L'étude en question a été menée pour aider à examiner dans quelle mesure le secteur informel continue de jouer un rôle central dans l'acquisition de semences, et à déterminer les interventions à préconiser pour stimuler la production agricole chez les petits exploitants.
 
Les chercheurs ont utilisé des données issues d'interviews de 2 592 ménages au total dans six pays (République démocratique du Congo, Kenya, Haïti, Malawi, Sud Soudan et Zimbabwe) et ce de 2009 à 2012, d’après l'étude publiée dans la revue  Food Security, le 18 janvier 20.
 
Louise Sperling est co-auteur de l'étude, et conseillère technique principale de Catholic Relief Services, aux États-Unis, pour les questions relatives aux systèmes de semences.
 
Elle déclare que l'étude a révélé une importante déconnexion entre les mécanismes formels d'approvisionnement et la façon dont la plupart des petits exploitants se procurent les semences.
 
Elle ajoute que les résultats représentent une excellente occasion pour améliorer l'accès des agriculteurs à de meilleures variétés de cultures ; ce qui est essentiel pour faire face aux défis liés aux changements climatiques, à la nutrition, et à d'autres problèmes de production dans une région où la  sécurité alimentaire demeure une préoccupation majeure.

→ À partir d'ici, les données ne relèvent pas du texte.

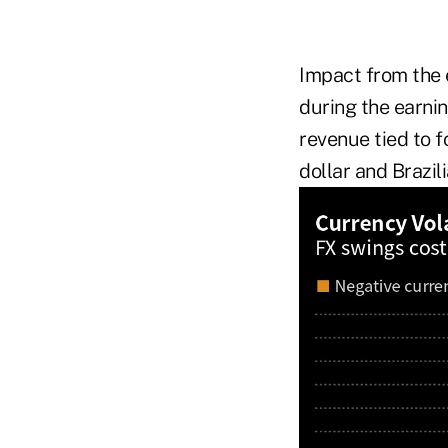
Impact from the 
during the earnin
revenue tied to f
dollar and Brazil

Les agriculteurs plantent 55 % des semences qu'ils achètent principalement sur les marchés locaux ou à leurs amis et leurs collègues agriculteurs

Louise Sperling
Catholic Relief Services - Etats-Unis

 
"Cette étude montre que les petits exploitants dépensent de l'argent pour les semences et utilisent des réseaux qui leur sont accessibles et qui sont adaptés aux conditions changeantes", explique Louise Sperling.
 
Ces chercheurs ont analysé 9 660 transactions de semences portant sur 40 cultures et ont constaté que contrairement à ce que l’on a tendance à croire, la plupart des petits exploitants en Afrique – les principaux producteurs du continent qui cultivent environ un hectare de terre ou moins - ne dépendent pas des semences gardées d’année en année.
 
"Les agriculteurs plantent 55 % des semences qu'ils achètent principalement sur les marchés locaux, ou à leurs amis et leurs collègues agriculteurs", affirme Louise Sperling.
 
L'étude montre que les marchés locaux stockent plusieurs tonnes de légumineuses -- constituées principalement à 64 % de haricots et de doliques (ou niébés) qui sont une source essentielle de protéines et d’autres substances nutritives.
 
Pour Louise Sperling, “le problème tient au fait que la plupart de leurs achats passent par des canaux informels comme les marchés locaux en plein air, qui n’ont pas accès à un grand nombre de nouvelles variétés de cultures qui pourraient aider les agriculteurs à améliorer la nutrition et à s’adapter aux changements climatiques".
 
Joseph Opiyo est chercheur à l'Institut Tegemeo de politique et de développement agricoles, un groupe de réflexion en matière agricole et de politiques à mettre en œuvre à l'Université Egerton basée au Kenya.
 
Pour lui, il n’est plus courant que les petits exploitants d’Afrique gardent des semences d'année en année, en raison de la faible production et de l’apparition de ravageurs de denrées stockées que les agriculteurs n’arrivent pas à combattre à l'aide des méthodes traditionnelles ou même modernes de conservation des grains.
 
"Des pourcentages élevés de petits exploitants en Afrique utilisent le marché informel comme une importante source de semences de légumineuses parce qu'ils pratiquent davantage une agriculture de subsistance", explique Joseph Opiyo.
 
Charles Katabalwa, agriculteur et gestionnaire de programme de la Community enterprises development organisation, dans le district de Rakai, en Ouganda, laisse entendre que les agriculteurs préfèrent les semences d’origine locale à celles des points de vente de produits pour l’agriculture, qui sont situés loin d'eux.
 
"D'autres agriculteurs manquent de connaissances sur l’intérêt des semences améliorées par rapport aux semences locales, et les distributeurs, de leur côté, ont parfois des variétés de qualité médiocre", ajoute-t-il.

Références

Shawn McGuire and Louise Sperling Seed systems smallholder farmers use (Food Security, 19 January 2016)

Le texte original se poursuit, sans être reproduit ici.